§ **Task goal**: The records below are to be repeated exactly, minus any pictures.
═════ Data shown
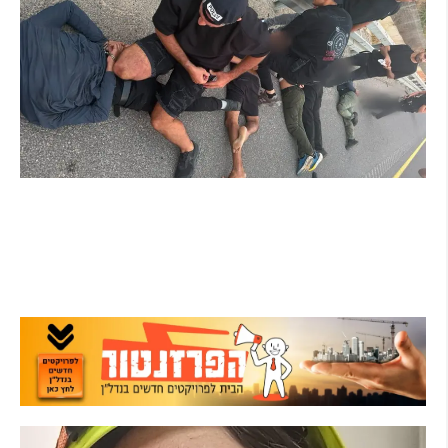
מרדף לילי בהרצליה הסתיים בירי: כנופיית
פורצים החשודה בשורת התפרצויות נעצרה
קרא עוד ←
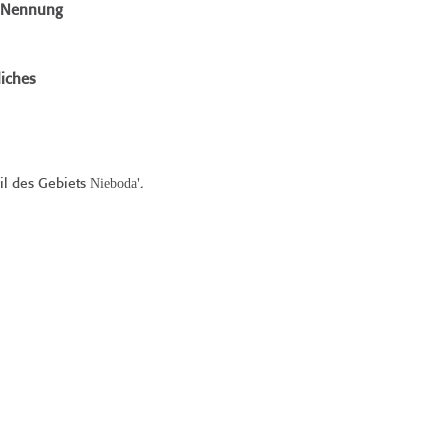
e Nennung
iches
Nieboda
eil des Gebiets
'.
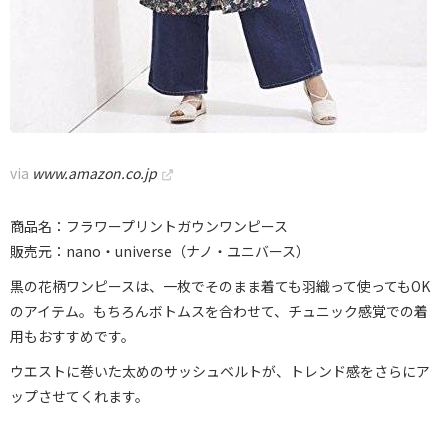
via
www.amazon.co.jp
商品名：フラワープリントガウンワンピース
販売元：nano・universe（ナノ・ユニバース）
黒の花柄ワンピースは、一枚でそのまま着ても羽織って使ってもOK
のアイテム。もちろんボトムスを合わせて、チュニック感覚での着
用もおすすめです。
ウエストに巻いた太めのサッシュベルトが、トレンド感をさらにア
ップさせてくれます。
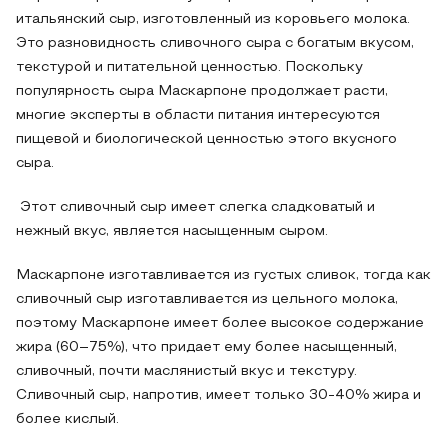
итальянский сыр, изготовленный из коровьего молока.
Это разновидность сливочного сыра с богатым вкусом,
текстурой и питательной ценностью. Поскольку
популярность сыра Маскарпоне продолжает расти,
многие эксперты в области питания интересуются
пищевой и биологической ценностью этого вкусного
сыра.
Этот сливочный сыр имеет слегка сладковатый и
нежный вкус, является насыщенным сыром.
Маскарпоне изготавливается из густых сливок, тогда как
сливочный сыр изготавливается из цельного молока,
поэтому Маскарпоне имеет более высокое содержание
жира (60–75%), что придает ему более насыщенный,
сливочный, почти маслянистый вкус и текстуру.
Сливочный сыр, напротив, имеет только 30-40% жира и
более кислый.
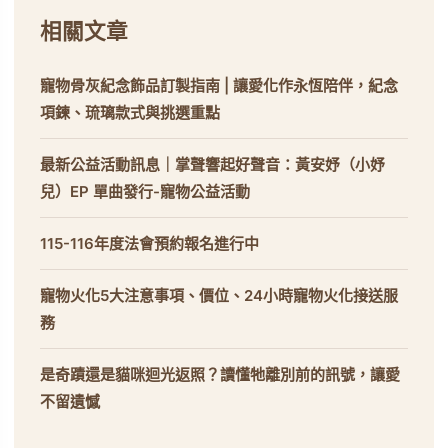
相關文章
寵物骨灰紀念飾品訂製指南 | 讓愛化作永恆陪伴，紀念
項鍊、琉璃款式與挑選重點
最新公益活動訊息｜掌聲響起好聲音：黃安妤（小妤
兒）EP 單曲發行-寵物公益活動
115-116年度法會預約報名進行中
寵物火化5大注意事項、價位、24小時寵物火化接送服
務
是奇蹟還是貓咪迴光返照？讀懂牠離別前的訊號，讓愛
不留遺憾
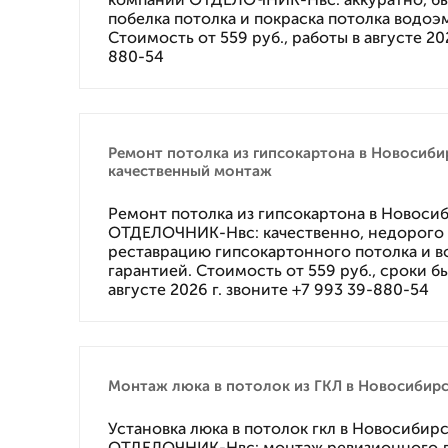
побелка потолка и покраска потолка водоэ
Стоимость от 559 руб., работы в августе 202
880-54
Ремонт потолка из гипсокартона в Новосиби
качественный монтаж
Ремонт потолка из гипсокартона в Новоси
ОТДЕЛОЧНИК-Нвс: качественно, недорого и
реставрацию гипсокартонного потолка и в
гарантией. Стоимость от 559 руб., сроки бы
августе 2026 г. звоните +7 993 39-880-54
Монтаж люка в потолок из ГКЛ в Новосибир
Установка люка в потолок гкл в Новосибир
ОТДЕЛОЧНИК-Нвс: монтаж ревизионного лю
══════════
§ **Task response**:
מרדף לילי בהרצליה הסתיים בירי: כנופיית
פורצים החשודה בשורת התפרצויות נעצרה
קרא עוד ←
e Nennung
iches
Nieboda
eil des Gebiets
'.
via
www.amazon.co.jp
商品名：フラワープリントガウンワンピース
販売元：nano・universe（ナノ・ユニバース）
黒の花柄ワンピースは、一枚でそのまま着ても羽織って使ってもOK
のアイテム。もちろんボトムスを合わせて、チュニック感覚での着
用もおすすめです。
ウエストに巻いた太めのサッシュベルトが、トレンド感をさらにア
ップさせてくれます。
итальянский сыр, изготовленный из коровьего молока.
Это разновидность сливочного сыра с богатым вкусом,
текстурой и питательной ценностью. Поскольку
популярность сыра Маскарпоне продолжает расти,
многие эксперты в области питания интересуются
пищевой и биологической ценностью этого вкусного
сыра.
Этот сливочный сыр имеет слегка сладковатый и
нежный вкус, является насыщенным сыром.
Маскарпоне изготавливается из густых сливок, тогда как
сливочный сыр изготавливается из цельного молока,
поэтому Маскарпоне имеет более высокое содержание
жира (60–75%), что придает ему более насыщенный,
сливочный, почти маслянистый вкус и текстуру.
Сливочный сыр, напротив, имеет только 30-40% жира и
более кислый.
相關文章
寵物骨灰紀念飾品訂製指南 | 讓愛化作永恆陪伴，紀念
項鍊、琉璃款式與挑選重點
最新公益活動訊息｜掌聲響起好聲音：黃安妤（小妤
兒）EP 單曲發行-寵物公益活動
115-116年度法會預約報名進行中
寵物火化5大注意事項、價位、24小時寵物火化接送服
務
是奇蹟還是貓咪迴光返照？讀懂牠離別前的訊號，讓愛
不留遺憾
побелка потолка и покраска потолка водоэ
Стоимость от 559 руб., работы в августе 202
880-54
Ремонт потолка из гипсокартона в Новосиби
качественный монтаж
Ремонт потолка из гипсокартона в Новоси
ОТДЕЛОЧНИК-Нвс: качественно, недорого и
реставрацию гипсокартонного потолка и в
гарантией. Стоимость от 559 руб., сроки бы
августе 2026 г. звоните +7 993 39-880-54
Монтаж люка в потолок из ГКЛ в Новосибир
Установка люка в потолок гкл в Новосибир
ОТДЕЛОЧНИК-Нвс: монтаж ревизионного лю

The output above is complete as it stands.